I have a list of org.apache.spark.sql.types.DataType objects, say,
val tps = [FloatType, LongType, FloatType, DoubleType]
,
which I receive from dataframe like this:
val tps = dataFrame.schema
.filter(f => f.dataType.isInstanceOf[NumericType])
.map(f => f.dataType)
and for every type in this list I need to create an object of the corresponding type with default value:
[0.0, 0l, 0.0, 0.0]
.
How can I do that?
I tried doing
tps.map(t => t.getClass.newInstance())
, but it didn't work out, because private members (can not access a member of class org.apache.spark.sql.types.LongType$ with modifiers "private"
), and because this statement tries to create objects of DataType, and I need objects of the corresponding types for them.
I'm fairly new to scala, can someone help?
I have for testing purposes something like this
object RowSampleMaker {
var makerRunNumber = 1
def apply(schema: StructType): Row = new GenericRowWithSchema(schema.map(field => {
makerRunNumber += 1
field.dataType match {
case ShortType => makerRunNumber.toShort
case IntegerType => makerRunNumber
case LongType => makerRunNumber.toLong
case FloatType => makerRunNumber.toFloat
case DecimalType() => d(makerRunNumber)
case DateType => new Date(System.currentTimeMillis)
case TimestampType => new Timestamp(System.currentTimeMillis)
case StringType => s"arbitrary-$makerRunNumber"
case BooleanType => false
case StructType(fields) => apply(StructType(fields))
case t => throw new Exception(s"Maker doesn't support generating $t")
}
}).toArray, schema)
implicit class RowManipulation(row: Row) {
def update(fieldName: String, value: Any): Row = new GenericRowWithSchema(
row.toSeq.updated(row.fieldIndex(fieldName), value).toArray,
row.schema
)
}
}
You can add types, and replace the randomness for 0. Or have another method call .zero which returns all neutral values.
The update method on the implicit class is because I generally update a couple of the values for the purpose of testing.
You'd call RowSampleMaker(schema).update("field1", value1).update("field2", value2)

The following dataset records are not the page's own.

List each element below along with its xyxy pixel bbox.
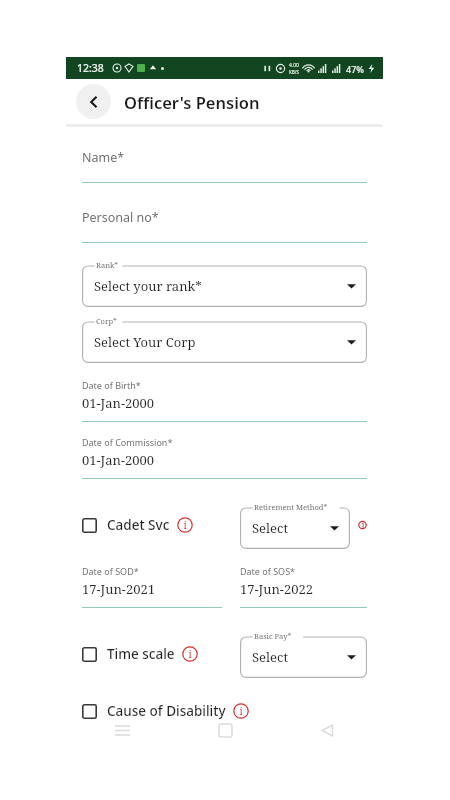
button[interactable]: Personal no*	[82, 209, 367, 243]
button[interactable]: Info	[358, 517, 367, 533]
staticText: Personal no*	[82, 209, 159, 226]
button[interactable]: Date of SOS*	[240, 565, 367, 608]
button[interactable]: Info	[182, 646, 198, 662]
staticText: Select your rank*	[94, 277, 202, 295]
button[interactable]: Recents	[106, 714, 138, 746]
staticText: 17-Jun-2021	[82, 580, 155, 598]
staticText: Retirement Method*	[254, 502, 328, 512]
staticText: Officer's Pension	[124, 91, 260, 113]
button[interactable]: Basic Pay*	[240, 630, 367, 678]
button[interactable]: Retirement Method*	[240, 501, 350, 549]
staticText: 01-Jan-2000	[82, 451, 155, 469]
staticText: 47%	[346, 63, 364, 75]
button[interactable]: Back	[76, 84, 111, 119]
staticText: Basic Pay*	[254, 631, 292, 641]
staticText: i	[361, 518, 365, 532]
staticText: Date of Commission*	[82, 436, 173, 448]
staticText: i	[239, 704, 243, 718]
staticText: Select	[252, 648, 288, 666]
staticText: Cause of Disability	[107, 702, 226, 720]
button[interactable]: Info	[177, 517, 193, 533]
staticText: i	[183, 518, 187, 532]
staticText: Cadet Svc	[107, 516, 170, 534]
button[interactable]: Info	[233, 703, 249, 719]
staticText: 12:38	[77, 61, 104, 75]
staticText: Date of SOD*	[82, 565, 139, 577]
button[interactable]: Date of SOD*	[82, 565, 222, 608]
staticText: 17-Jun-2022	[240, 580, 313, 598]
staticText: KB/S	[289, 69, 299, 75]
button[interactable]: Home	[209, 714, 241, 746]
button[interactable]: Name*	[82, 149, 367, 183]
button[interactable]: Date of Commission*	[82, 436, 367, 479]
staticText: Time scale	[107, 645, 175, 663]
staticText: Corp*	[96, 316, 117, 326]
button[interactable]: Date of Birth*	[82, 379, 367, 422]
staticText: Rank*	[96, 260, 119, 270]
button[interactable]: Cause of Disability	[82, 702, 249, 720]
button[interactable]: Cadet Svc	[82, 516, 193, 534]
staticText: Date of Birth*	[82, 379, 141, 391]
staticText: i	[188, 647, 192, 661]
staticText: Name*	[82, 149, 125, 166]
staticText: Select Your Corp	[94, 333, 196, 351]
button[interactable]: Back	[311, 714, 343, 746]
button[interactable]: Rank*	[82, 259, 367, 307]
button[interactable]: Time scale	[82, 645, 198, 663]
staticText: Select	[252, 519, 288, 537]
button[interactable]: Corp*	[82, 315, 367, 363]
staticText: 01-Jan-2000	[82, 394, 155, 412]
staticText: 4.00	[289, 62, 299, 69]
staticText: Date of SOS*	[240, 565, 296, 577]
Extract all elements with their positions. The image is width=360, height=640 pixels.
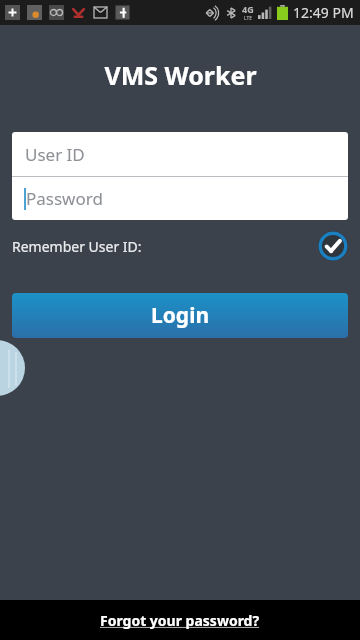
- staticText: VMS Worker: [104, 58, 257, 92]
- button[interactable]: User ID: [12, 132, 348, 176]
- staticText: LTE: [244, 15, 253, 22]
- staticText: User ID: [25, 143, 85, 166]
- staticText: Password: [26, 187, 103, 210]
- button[interactable]: Password: [12, 177, 348, 220]
- staticText: 12:49 PM: [293, 3, 354, 22]
- staticText: 4G: [242, 3, 254, 15]
- button[interactable]: Forgot your password?: [0, 600, 360, 640]
- button[interactable]: Remember User ID:: [12, 228, 348, 264]
- other: Remember User ID checkbox: [318, 231, 348, 261]
- staticText: Login: [151, 301, 210, 330]
- staticText: Remember User ID:: [12, 237, 142, 256]
- button[interactable]: Login: [12, 293, 348, 338]
- staticText: Forgot your password?: [100, 611, 260, 630]
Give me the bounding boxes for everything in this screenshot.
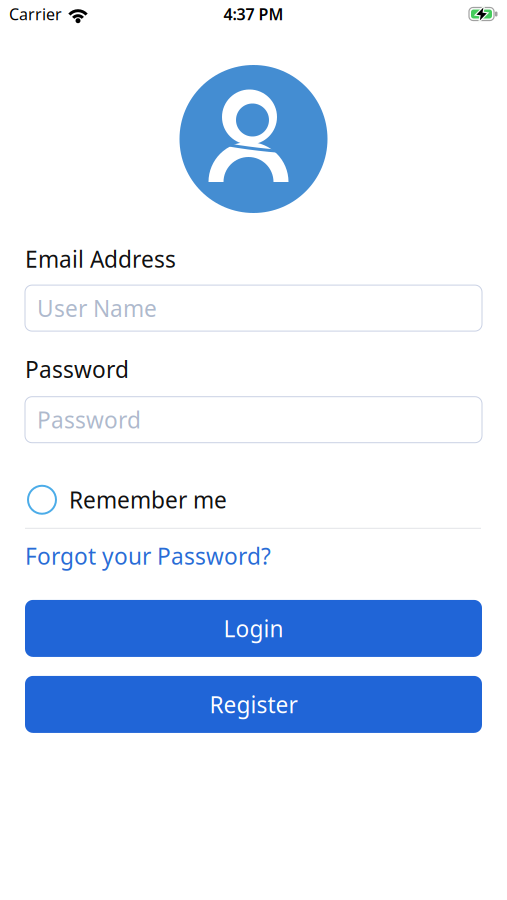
staticText: User Name xyxy=(25,293,145,323)
staticText: Password xyxy=(25,405,129,435)
staticText: Remember me xyxy=(69,485,227,515)
staticText: Register xyxy=(210,689,298,720)
staticText: 4:37 PM xyxy=(224,3,284,25)
button[interactable]: Forgot your Password? xyxy=(0,541,271,571)
textField[interactable]: Password xyxy=(25,405,482,435)
staticText: Password xyxy=(25,354,129,384)
button[interactable]: Register xyxy=(0,676,507,733)
staticText: Email Address xyxy=(25,244,176,274)
staticText: Carrier xyxy=(9,3,62,25)
staticText: Password xyxy=(37,405,141,435)
button[interactable]: Remember me xyxy=(0,485,227,515)
staticText: Login xyxy=(224,613,284,644)
staticText: User Name xyxy=(37,293,157,323)
staticText: Forgot your Password? xyxy=(25,541,271,571)
textField[interactable]: User Name xyxy=(25,293,482,323)
button[interactable]: Login xyxy=(0,600,507,657)
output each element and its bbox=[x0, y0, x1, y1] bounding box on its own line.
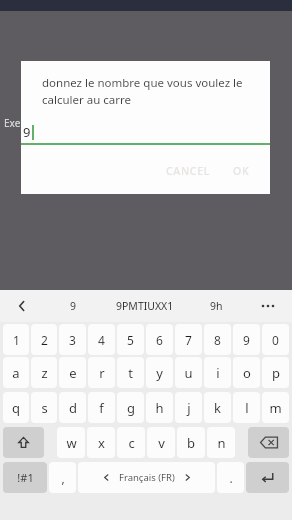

For each row you want to generate and then create a dataframe off that
I followed hints from @fd8s0's answer, and this is what I came up with:
def mapToDefault(dataType: DataType): Number = {
val defaultVal = 0.0
dataType match {
case ShortType => defaultVal.toShort
case IntegerType => defaultVal.toInt
case LongType => defaultVal.toLong
case FloatType => defaultVal.toFloat
case DoubleType => defaultVal.toDouble
case t => null
}
}
...
val defaultValues = dataFrame.schema
.filter(f => f.dataType.isInstanceOf[NumericType])
.map(column => mapToDefault(column.dataType))
Thus, mapToDefault
method will do the job of creating instance of given DataType with default value (for numeric types only, in my case).